The Debian developer room had more interesting talks on Sunday, but I missed some of them, because of our own talk. Cessu and I gave a presentation on Hedgehog, our 21-kilobyte byte code interpreter for a Lisp-like language. The talk was not a huge success, with only about a dozen people attending. I had more people tell me it is crazy to put Lisp into an embedded box... but those who were there seemed to enjoy it and laughed at the right places. We have put the paper and slides on the Hedgehog page.

Alan Cox

Showing a preference of pragmatism over principle, Alan Cox uses the OpenBSD wall socket for his laptop.

Most of the rest of Sunday went in a nice post-high from the talk. When FOSDEM was over, I happened to meet three random people and went with them for dinner and afterwards they kindly drove me to the hotel. We got nicely lost, again, and stopped several time to ask for directions. The one saying "follow the tram" helped us most.

Cow at Brussles airport

Möö (loosely translated as "moo" for the benefit of English speaking cows).

On Monday, I checked out from the hotel early, and wandered around in Brussels for a few hours. I saw Manneken Pis (utterly boring) and failed to visit museums (the ones I found were closed). Carrying around a heavy backpack and a hefty SLR with accessories in a shoulder bag turned out to be too much for my back. I ended up going to the airport many hours before my flight left, and even a couple of hours before I could check in. As you can see in the picture above, however, I had good company.

A company that wasn't as good, however, was Proximus. They operate the wireless LAN at the Brussels airport and you can by access to it for ten euros per hour (after you find the right place; the airport guide has the wrong information).

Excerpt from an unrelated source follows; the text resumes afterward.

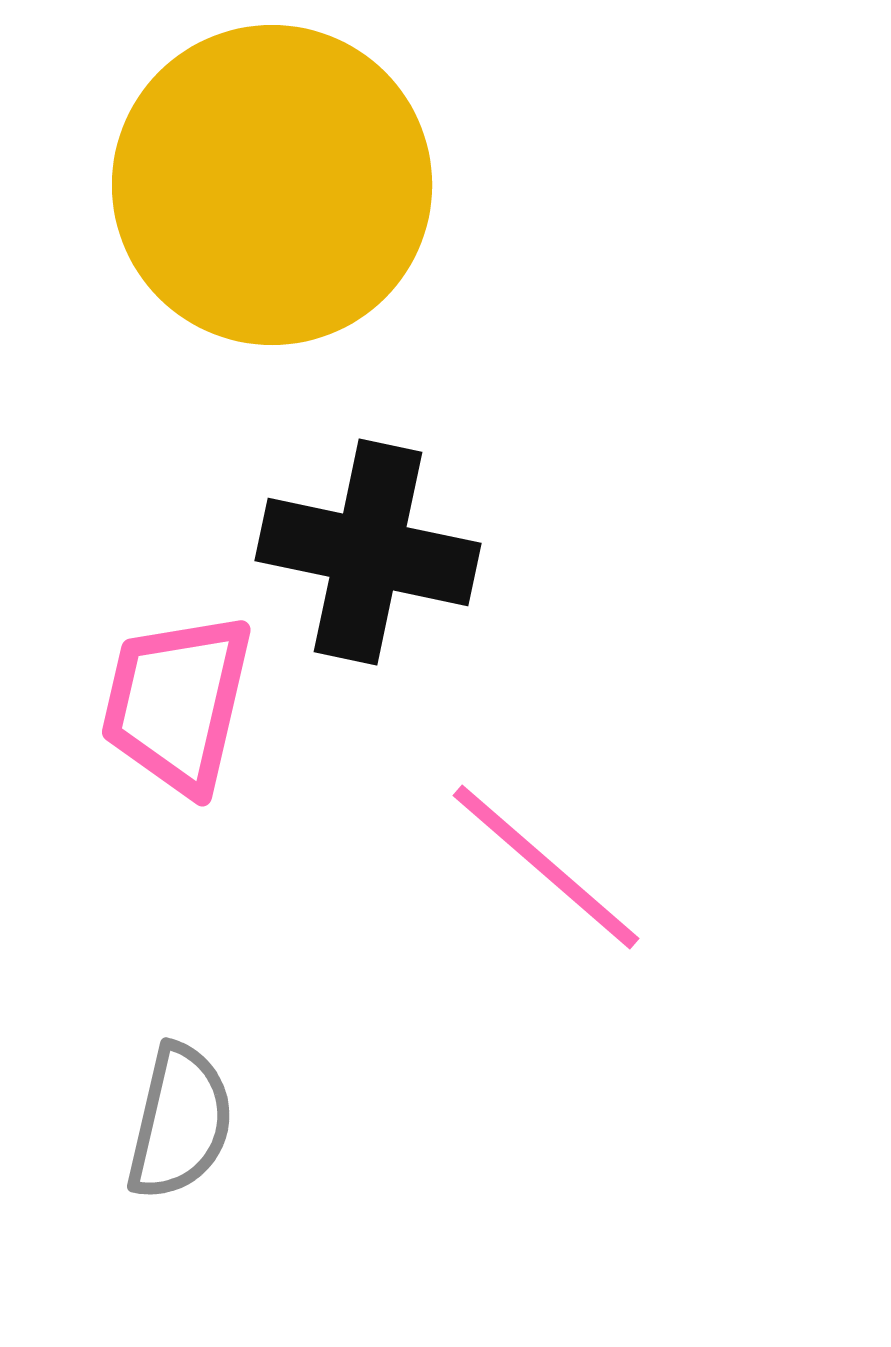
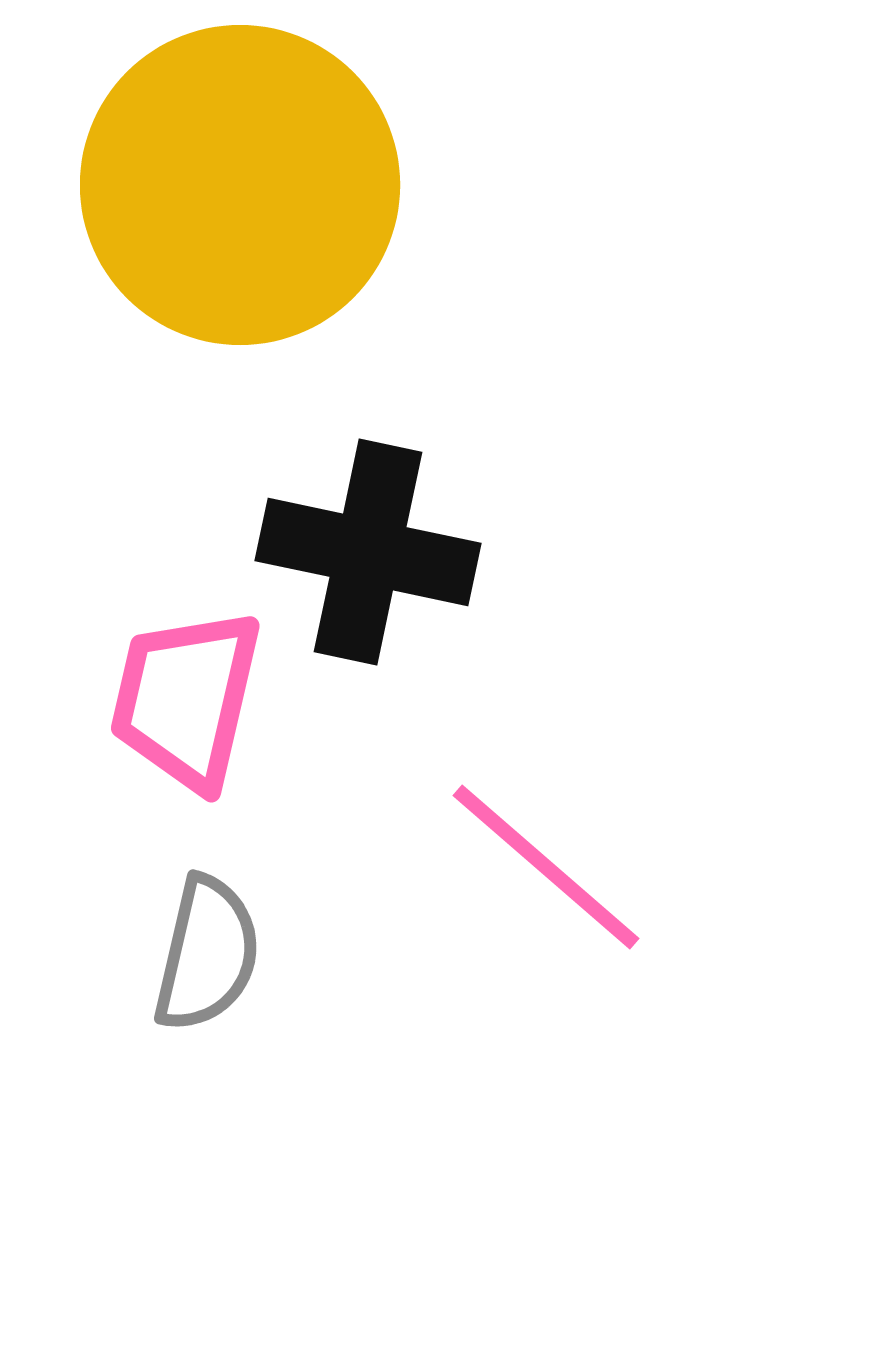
yellow circle: moved 32 px left
pink trapezoid: moved 9 px right, 4 px up
gray semicircle: moved 27 px right, 168 px up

Proximus has created a set of login pages that do not work with any of the browsers I have installed on my computer. They probably work with MS Internet Explorer, but the mess of JavaScript and broken HTML didn't even let me get through the "choose a language" page. I opened the source and parsed the code by hand, then guessed at the URL and eventually did get to the page where you are expected to enter a username and GSM phone number, although it didn't work, either. Yes, you read right: in order to use the Interent, you must have a GSM phone number capable of receiving SMS messages. How anyone operating an ISP can be so clueless I do not know, but there you are.

If anyone wants a free one hour of wireless LAN access at Brussels airport, the following code might work (unless someone has already used it): J8G4P816K. Set your SSID to "Proximus Wireless LAN" and go to http://wlan.proximus.be and eventually, if their pages happen to work, you should find the place where to enter the above code.

On the whole, this was a really nice trip. I'll have to start preparing better for future ones, and I totally failed to document things with photographs, but those are minor problems. Now I'm really looking forward to Debconf5.